I free range my chickens.. and we live in the country. We have never had a problem with dogs bothering our chickens... Except for today!! I caught THE dog in action. She killed 3 of my birds; a Polish hen, an Easter Egger, and my favorite.. the Blue Cochin, which was my rooster. All my chickens have become our pets. They all are docile, gentle, and sweet! I chased the dog off our property and gathered the rest of the chickens and locked them up in the coop. I talked to all the neighbors and this dog belongs to no one.. Hmm? I called the local dog warden and all he suggests I do is to call him again if I see THE dog again. It has been pretty upsetting.. especially to see feathers all over our yard. The dog did not even bother to eat them.. she killed them for the fun of it! I am so dissapointed and sad about this!


----------



## Jim (Sep 26, 2012)

So sorry to hear that. Hopefully they will catch the dog.


----------



## kaufranc (Oct 3, 2012)

That's awful! So for your loss. To people that are not chicken lovers, they do not understand the bond these feathered friends can have with us.


----------



## Bee (Jun 20, 2013)

This can be a learning experience about effective free ranging and can serve to let you see where changes can be made to insure your flock is better protected on range in the future. It's a wake up call...please don't waste it. Losing birds to something like that is tough, heart rending even, but it can make your flock management efforts stronger if you make some changes.


----------



## Keith (Jun 19, 2012)

Our dog killed several when we first got them. Not fun. Hope you are able to catch the dog, would not be a fan of stray dogs killing animals esp. if there are small kids around.


----------



## backyardFarming (Jun 25, 2013)

I went looking around the neighborhood again today.. no luck finding the dog:-(
My husband made a nice chicken tractor a few months ago and we decided to start using it again. He just has to add wheels to it for me to move around because it's too heavy. It's unfortunate because they love walking free range in the yard... and they are beautiful to watch in the yard. they always come running to me when I call. I plan to buy chicks in the spring to make up for what was lost and to help even out our egg production for the following year.


----------



## Jim (Sep 26, 2012)

backyardFarming said:


> I went looking around the neighborhood again today.. no luck finding the dog:-( My husband made a nice chicken tractor a few months ago and we decided to start using it again. He just has to add wheels to it for me to move around because it's too heavy. It's unfortunate because they love walking free range in the yard... and they are beautiful to watch in the yard. they always come running to me when I call. I plan to buy chicks in the spring to make up for what was lost and to help even out our egg production for the following year.

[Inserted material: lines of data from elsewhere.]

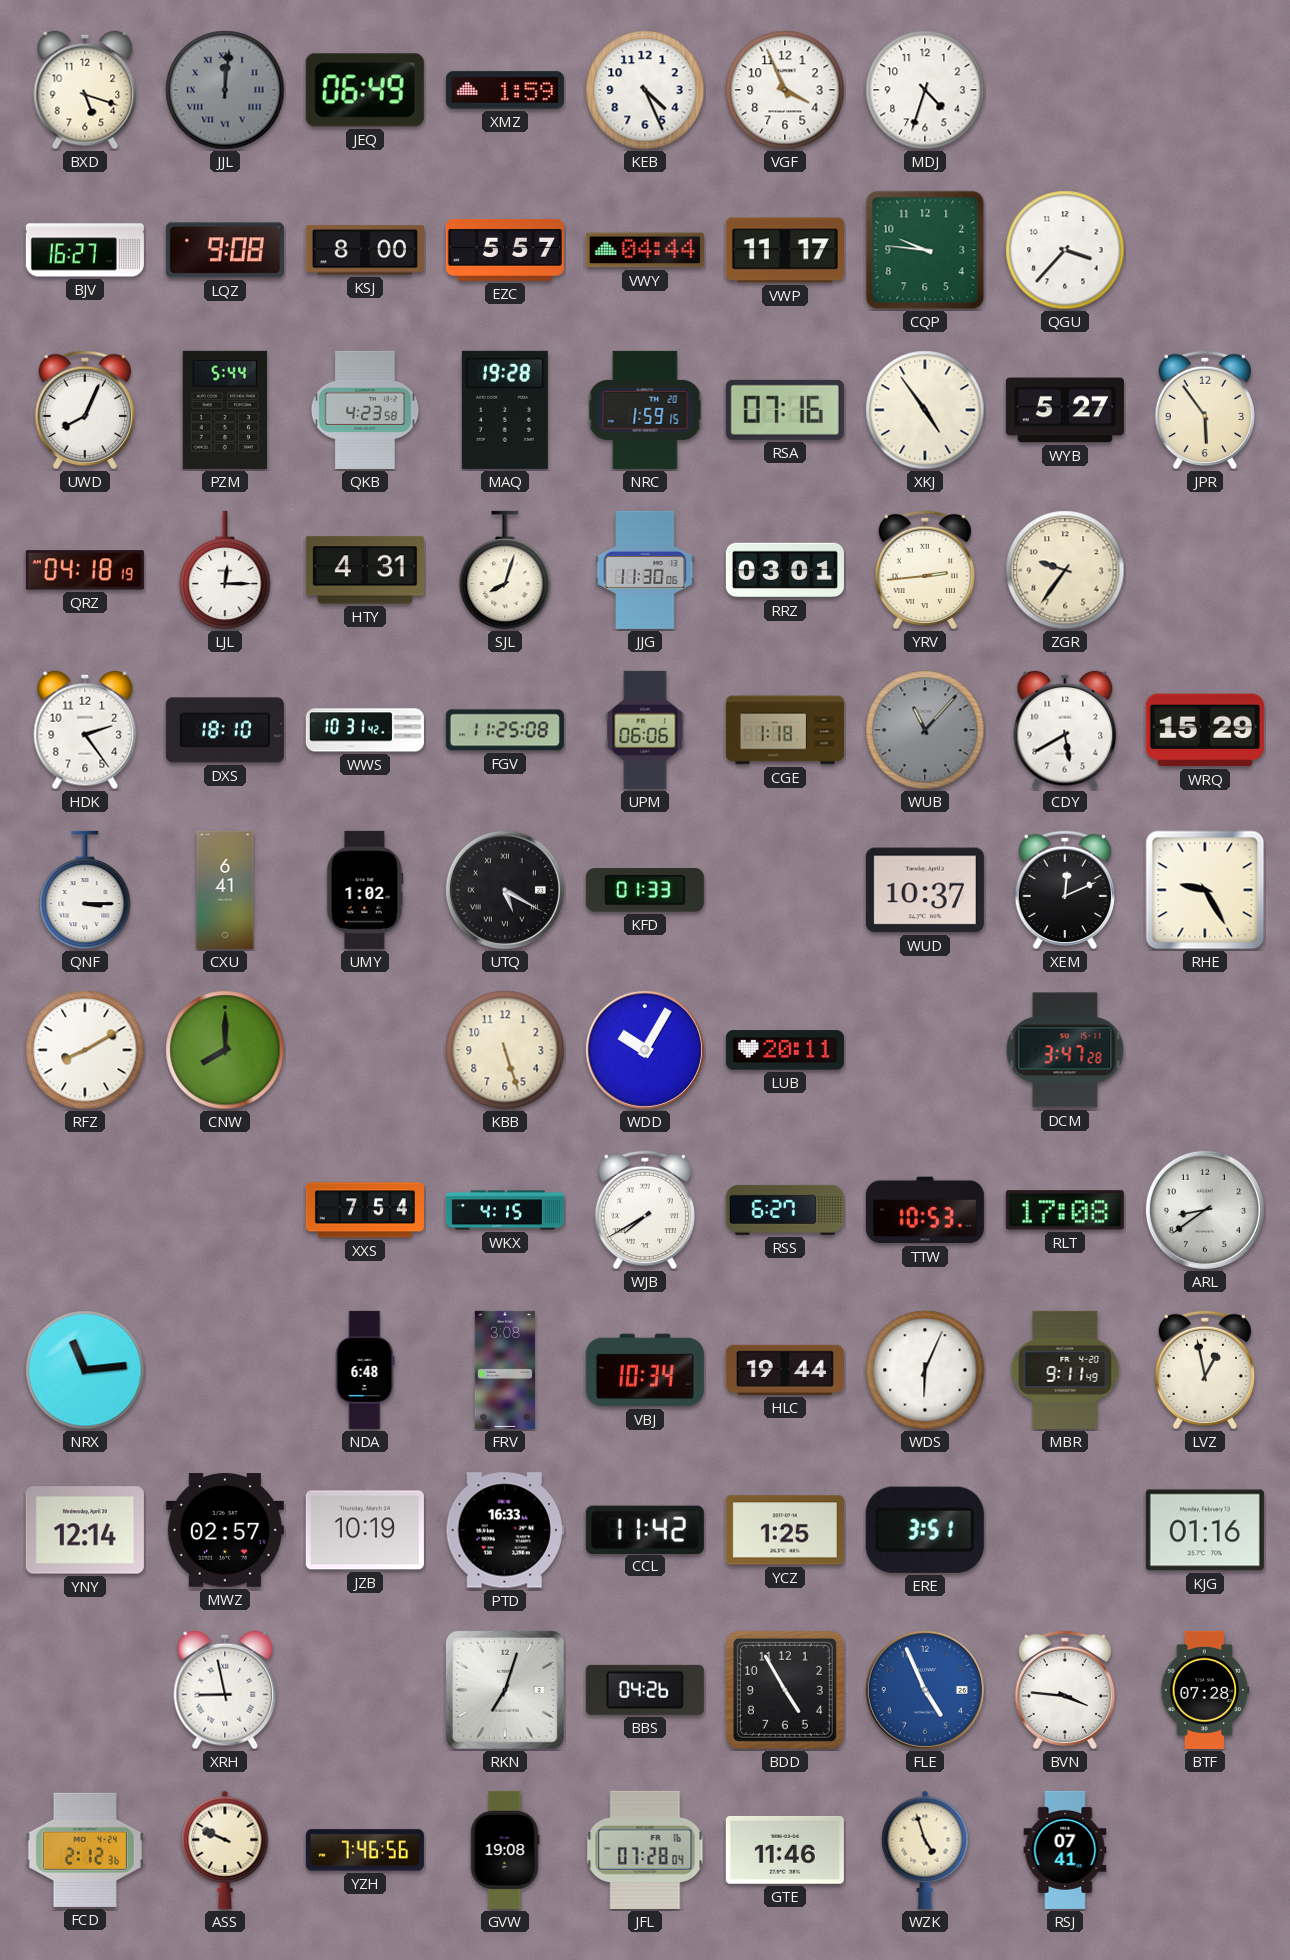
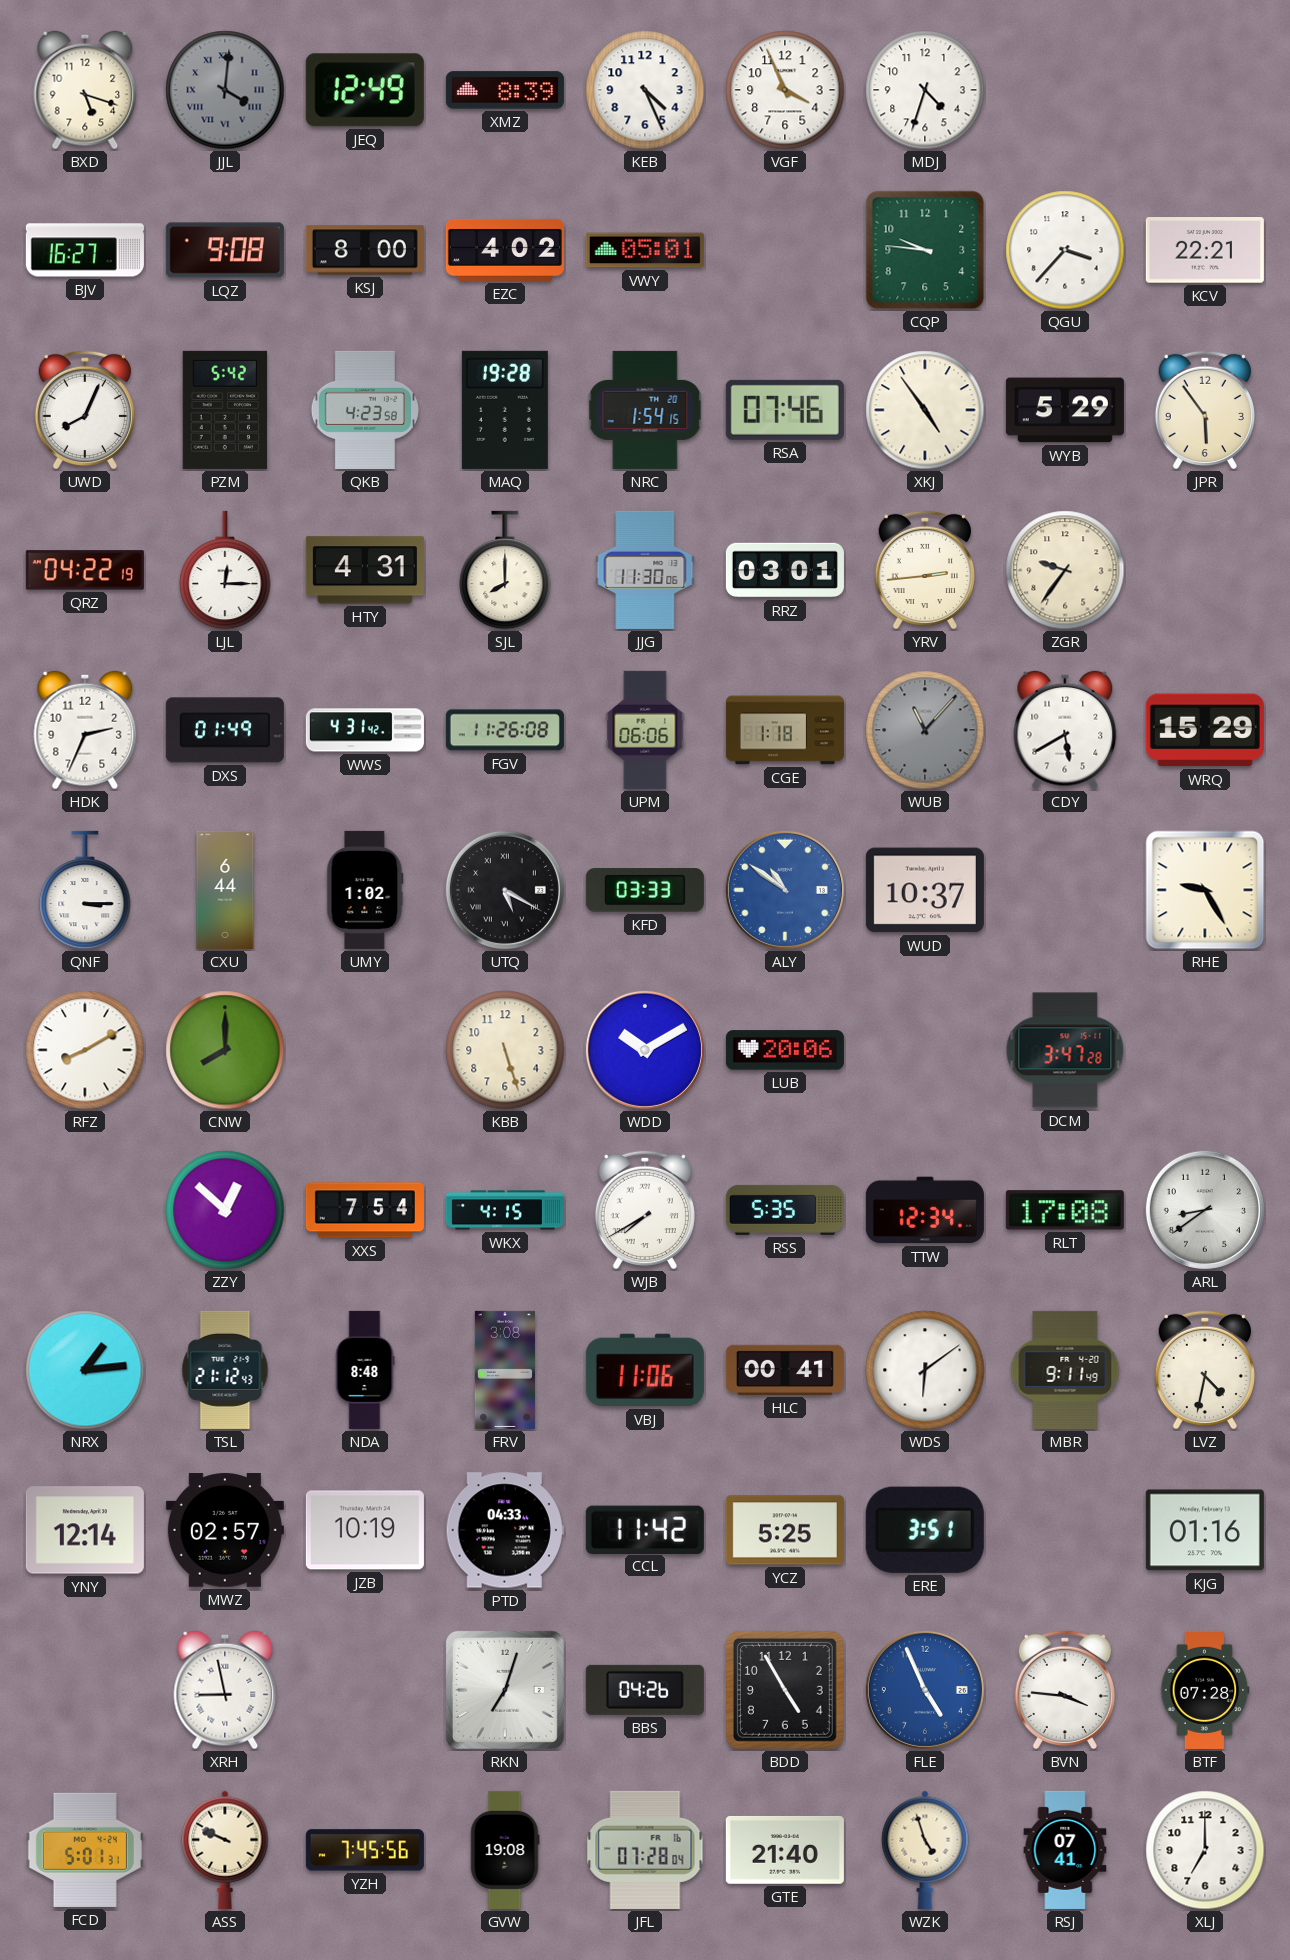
JJL: 12:01 -> 4:01
JEQ: 06:49 -> 12:49
XMZ: 1:59 -> 8:39
EZC: 5:57 -> 4:02
VWY: 04:44 -> 05:01
VWP: 11:17 -> none
KCV: none -> 22:21
PZM: 5:44 -> 5:42
NRC: 1:59 -> 1:54
RSA: 07:16 -> 07:46
WYB: 5:27 -> 5:29
QRZ: 04:18 -> 04:22
SJL: 8:03 -> 8:00
HDK: 2:24 -> 2:34
DXS: 18:10 -> 01:49
WWS: 10:31 -> 4:31
FGV: 11:25 -> 11:26
CXU: 6:41 -> 6:44
KFD: 01:33 -> 03:33
ALY: none -> 10:51
XEM: 12:11 -> none
WDD: 10:05 -> 10:10
LUB: 20:11 -> 20:06
ZZY: none -> 12:52
RSS: 6:27 -> 5:35
TTW: 10:53 -> 12:34
NRX: 11:14 -> 1:14
TSL: none -> 21:12
NDA: 6:48 -> 8:48
VBJ: 10:34 -> 11:06
HLC: 19:44 -> 00:41
WDS: 6:04 -> 6:09
LVZ: 12:58 -> 4:32
PTD: 16:33 -> 04:33
YCZ: 1:25 -> 5:25
FCD: 2:12 -> 5:01
YZH: 7:46 -> 7:45
GTE: 11:46 -> 21:40
XLJ: none -> 7:00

Why wait till spring? Unless you are way up north. If you start now, you will have laying by summer.


----------



## hildar (Oct 3, 2013)

The dog could be miles away by now. Lets hope it is and doesn't find it's way back. I am veryu sorry for your loss though.


----------



## backyardFarming (Jun 25, 2013)

Yes, I do live up north.. too cold to get chicks now. And thank you all for your condolences!
The Dog Warden seems to think that the dog will return since it had a good taste enough to remember on on how to return back for another attack. Question is when-but we will never know:-( But chickens should be safe now after being cooped up everyday in the chicken tractor then safely led back to the barn into the coop for the evening.. which is the plan.


----------



## Bee (Jun 20, 2013)

If you have about $200 to invest in a great predator deterrent and still have your chickens out on fresh soil and ranging, you can invest in electric poultry netting and a simple fence charger.

For that amount of money you can have a HUGE paddock in which to free range your chickens....164 ft of fencing with built in push in stakes at a $1 a ft. and a $30 electric fence charger will get you set up. Easily moveable to fresh graze, will shock the pee and all out of a dog, bear, ****, cat, etc.


----------